Albumin and IgG removal from serum using the Aurum serum protein mini kit. Serum proteins were electrophoresed before and after treatment with an Aurum serum protein mini column. Albumin and lgG are removed following treatment with an Aurum serum protein column, improving resolution of other protein spots. Samples (100 µg protein) were focused on 11 cm ReadyStrip pH 5–8 IPG strips, then run on Criterion 8–16% Tris-HCl precast gels for the second dimension.

 

Dynamic Range Reduction
Removal of high-abundance proteins leads to enrichment of proteins of lower abundance.
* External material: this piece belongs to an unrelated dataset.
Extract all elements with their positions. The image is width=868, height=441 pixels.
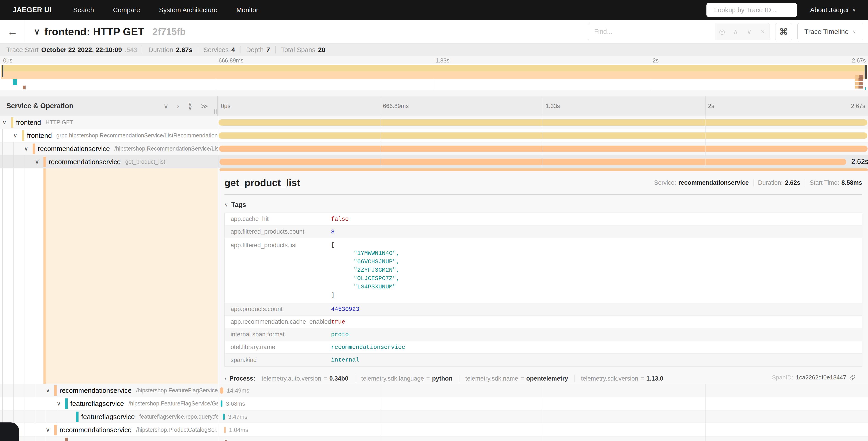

ProteoMiner™ technology is based on the interaction of proteins with a large, highly diverse library of hexapeptides bound to chromatographic supports (see figure below). The ProteoMiner™ protein enrichment kits can be used for enriching medium- and low-abundance proteins and for decreasing the amount of high-abundance proteins. This method is not dependent on a predefined set of antibodies. Unlike immunodepletion products, it can be applied to protein samples from a variety of sources.

Before

After

 

Enrichment of low-abundance serum proteins with the ProteoMiner protein enrichment kit. Resolution is dramatically improved on a gel with an equal amount of total protein from sample treated with ProteoMiner beads. The high-abundance proteins are greatly reduced and a greater number of protein spots are visualized. Samples (100 µg protein) were focused on 11 cm ReadyStrip pH 5–8 IPG strips, then run on Criterion 8–16% Tris-HCI precast gels for the second dimension.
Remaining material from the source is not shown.